[EXERCISE DIRECTIONS]
Please output the section of the listing below that opens with the line containing "premier à l'évaluer." and closes with the line containing "proud to represent", exactly and with nothing else.

[PROVIDED RECORDS]
****

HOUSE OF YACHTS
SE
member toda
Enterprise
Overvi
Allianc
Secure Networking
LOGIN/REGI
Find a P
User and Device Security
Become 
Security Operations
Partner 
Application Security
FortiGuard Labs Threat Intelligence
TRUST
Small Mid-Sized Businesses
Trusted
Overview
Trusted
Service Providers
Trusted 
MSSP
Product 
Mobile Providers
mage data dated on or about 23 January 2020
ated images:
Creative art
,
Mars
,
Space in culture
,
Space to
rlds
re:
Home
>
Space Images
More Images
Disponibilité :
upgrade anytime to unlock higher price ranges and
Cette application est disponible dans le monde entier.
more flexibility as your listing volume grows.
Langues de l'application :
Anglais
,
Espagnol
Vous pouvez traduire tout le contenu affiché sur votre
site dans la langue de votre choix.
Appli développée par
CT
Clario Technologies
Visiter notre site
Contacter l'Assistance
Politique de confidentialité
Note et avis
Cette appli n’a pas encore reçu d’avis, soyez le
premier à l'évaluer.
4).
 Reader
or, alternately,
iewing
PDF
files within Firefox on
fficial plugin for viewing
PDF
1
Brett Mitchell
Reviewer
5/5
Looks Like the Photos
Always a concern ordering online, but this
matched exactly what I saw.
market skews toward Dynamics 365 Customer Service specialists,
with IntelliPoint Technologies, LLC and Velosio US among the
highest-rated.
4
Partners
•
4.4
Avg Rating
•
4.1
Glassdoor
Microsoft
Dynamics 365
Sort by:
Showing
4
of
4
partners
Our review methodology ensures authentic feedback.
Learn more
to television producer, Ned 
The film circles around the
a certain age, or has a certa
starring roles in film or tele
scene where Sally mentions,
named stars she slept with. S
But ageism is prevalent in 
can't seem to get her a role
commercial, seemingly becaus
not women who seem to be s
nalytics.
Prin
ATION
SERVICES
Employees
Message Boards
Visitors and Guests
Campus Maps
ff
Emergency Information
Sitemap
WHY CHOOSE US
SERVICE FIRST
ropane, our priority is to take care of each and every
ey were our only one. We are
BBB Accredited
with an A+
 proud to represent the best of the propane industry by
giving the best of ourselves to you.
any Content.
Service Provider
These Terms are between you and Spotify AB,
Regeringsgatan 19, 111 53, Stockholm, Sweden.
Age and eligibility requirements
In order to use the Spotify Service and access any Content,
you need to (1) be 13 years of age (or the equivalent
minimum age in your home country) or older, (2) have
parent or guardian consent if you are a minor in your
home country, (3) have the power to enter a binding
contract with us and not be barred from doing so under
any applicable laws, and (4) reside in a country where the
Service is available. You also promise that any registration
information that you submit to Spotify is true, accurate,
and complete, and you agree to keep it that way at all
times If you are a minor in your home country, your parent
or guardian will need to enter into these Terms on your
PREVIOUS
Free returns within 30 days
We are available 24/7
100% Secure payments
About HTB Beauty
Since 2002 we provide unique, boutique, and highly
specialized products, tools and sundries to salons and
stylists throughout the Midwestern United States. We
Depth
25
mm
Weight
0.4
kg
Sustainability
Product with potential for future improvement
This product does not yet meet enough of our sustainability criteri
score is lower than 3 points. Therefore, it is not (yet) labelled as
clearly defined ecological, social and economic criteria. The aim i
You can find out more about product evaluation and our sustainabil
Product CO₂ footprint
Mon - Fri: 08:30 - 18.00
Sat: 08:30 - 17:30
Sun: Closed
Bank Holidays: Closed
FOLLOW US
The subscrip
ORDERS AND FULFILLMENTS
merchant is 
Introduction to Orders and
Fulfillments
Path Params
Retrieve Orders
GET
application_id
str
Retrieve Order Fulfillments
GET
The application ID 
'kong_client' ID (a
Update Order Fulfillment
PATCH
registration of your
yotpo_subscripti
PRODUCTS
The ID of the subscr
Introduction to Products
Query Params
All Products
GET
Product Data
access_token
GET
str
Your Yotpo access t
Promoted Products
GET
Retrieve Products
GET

****

[EXERCISE ANSWER]
premier à l'évaluer.
4).
 Reader
or, alternately,
iewing
PDF
files within Firefox on
fficial plugin for viewing
PDF
1
Brett Mitchell
Reviewer
5/5
Looks Like the Photos
Always a concern ordering online, but this
matched exactly what I saw.
market skews toward Dynamics 365 Customer Service specialists,
with IntelliPoint Technologies, LLC and Velosio US among the
highest-rated.
4
Partners
•
4.4
Avg Rating
•
4.1
Glassdoor
Microsoft
Dynamics 365
Sort by:
Showing
4
of
4
partners
Our review methodology ensures authentic feedback.
Learn more
to television producer, Ned 
The film circles around the
a certain age, or has a certa
starring roles in film or tele
scene where Sally mentions,
named stars she slept with. S
But ageism is prevalent in 
can't seem to get her a role
commercial, seemingly becaus
not women who seem to be s
nalytics.
Prin
ATION
SERVICES
Employees
Message Boards
Visitors and Guests
Campus Maps
ff
Emergency Information
Sitemap
WHY CHOOSE US
SERVICE FIRST
ropane, our priority is to take care of each and every
ey were our only one. We are
BBB Accredited
with an A+
 proud to represent the best of the propane industry by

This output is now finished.